Problem: The answer must be an exact copy of the records below, with every picture left out.

BEGIN Given information

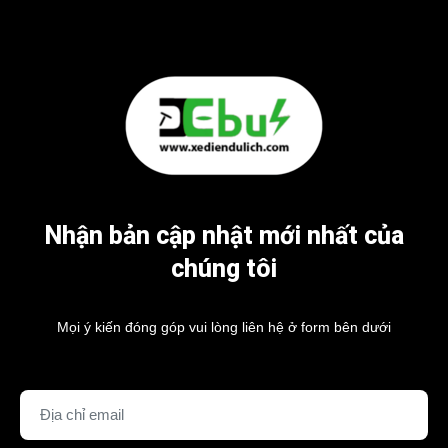
Nhận bản cập nhật mới nhất của
chúng tôi
Mọi ý kiến đóng góp vui lòng liên hệ ở form bên dưới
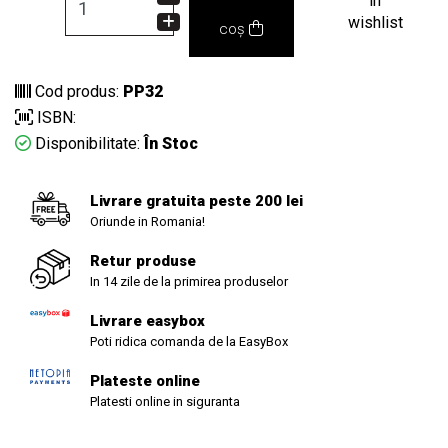
in
wishlist
coș
Cod produs:
PP32
ISBN:
Disponibilitate:
În Stoc
Livrare gratuita peste 200 lei
Oriunde in Romania!
Retur produse
In 14 zile de la primirea produselor
Livrare easybox
Poti ridica comanda de la EasyBox
Plateste online
Platesti online in siguranta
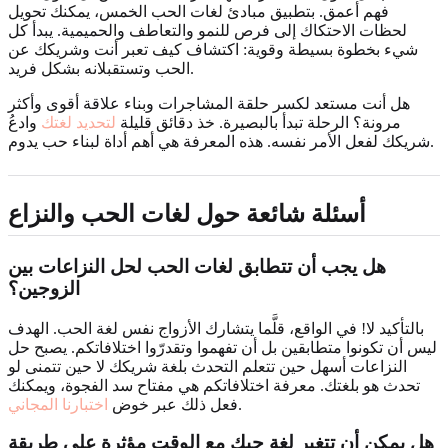
فهم أعمق. بتطبيق مبادئ لغات الحب الخمس، يمكنك تحويل
لحظات الاحتكاك إلى فرص للنمو والتعاطف والحميمية. يبدأ كل
شيء بخطوة بسيطة وقوية: اكتشاف كيف تعبر أنت وشريكك عن
الحب وتستقبلانه بشكل فريد.
هل أنت مستعد لكسر حلقة المشاجرات وبناء علاقة أقوى وأكثر
مرونة؟ الرحلة تبدأ بالبصيرة. خذ دقائق قليلة
لتحديد لغتك
وادعُ
شريكك لفعل الأمر نفسه. هذه المعرفة هي أهم أداة لبناء حب يدوم.
أسئلة شائعة حول لغات الحب والنزاع
هل يجب أن تتطابق لغات الحب لحل النزاعات بين
الزوجين؟
بالتأكيد لا! في الواقع، قلَّما يتشارك الأزواج نفس لغة الحب. الهدف
ليس أن تكونوا متطابقين بل أن تفهموا وتقدرّوا اختلافاتكم. يصبح حل
النزاعات أسهل حين تتعلم التحدث بلغة شريكك لا حين تتمنى لو
تحدث هو بلغتك. معرفة اختلافاتكم هي مفتاح سد الفجوة، ويمكنك
.
فعل ذلك عبر خوض
اختبارنا المجاني
هل يمكن أن تتغير لغة حبك مع الوقت مؤثرة على طريقة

END Given information

Solution to the problem:
Nhận bản cập nhật mới nhất của
chúng tôi
Mọi ý kiến đóng góp vui lòng liên hệ ở form bên dưới
in
wishlist
coș
Cod produs:
PP32
ISBN:
Disponibilitate:
În Stoc
Livrare gratuita peste 200 lei
Oriunde in Romania!
Retur produse
In 14 zile de la primirea produselor
Livrare easybox
Poti ridica comanda de la EasyBox
Plateste online
Platesti online in siguranta
فهم أعمق. بتطبيق مبادئ لغات الحب الخمس، يمكنك تحويل
لحظات الاحتكاك إلى فرص للنمو والتعاطف والحميمية. يبدأ كل
شيء بخطوة بسيطة وقوية: اكتشاف كيف تعبر أنت وشريكك عن
الحب وتستقبلانه بشكل فريد.
هل أنت مستعد لكسر حلقة المشاجرات وبناء علاقة أقوى وأكثر
مرونة؟ الرحلة تبدأ بالبصيرة. خذ دقائق قليلة
لتحديد لغتك
وادعُ
شريكك لفعل الأمر نفسه. هذه المعرفة هي أهم أداة لبناء حب يدوم.
أسئلة شائعة حول لغات الحب والنزاع
هل يجب أن تتطابق لغات الحب لحل النزاعات بين
الزوجين؟
بالتأكيد لا! في الواقع، قلَّما يتشارك الأزواج نفس لغة الحب. الهدف
ليس أن تكونوا متطابقين بل أن تفهموا وتقدرّوا اختلافاتكم. يصبح حل
النزاعات أسهل حين تتعلم التحدث بلغة شريكك لا حين تتمنى لو
تحدث هو بلغتك. معرفة اختلافاتكم هي مفتاح سد الفجوة، ويمكنك
.
فعل ذلك عبر خوض
اختبارنا المجاني
هل يمكن أن تتغير لغة حبك مع الوقت مؤثرة على طريقة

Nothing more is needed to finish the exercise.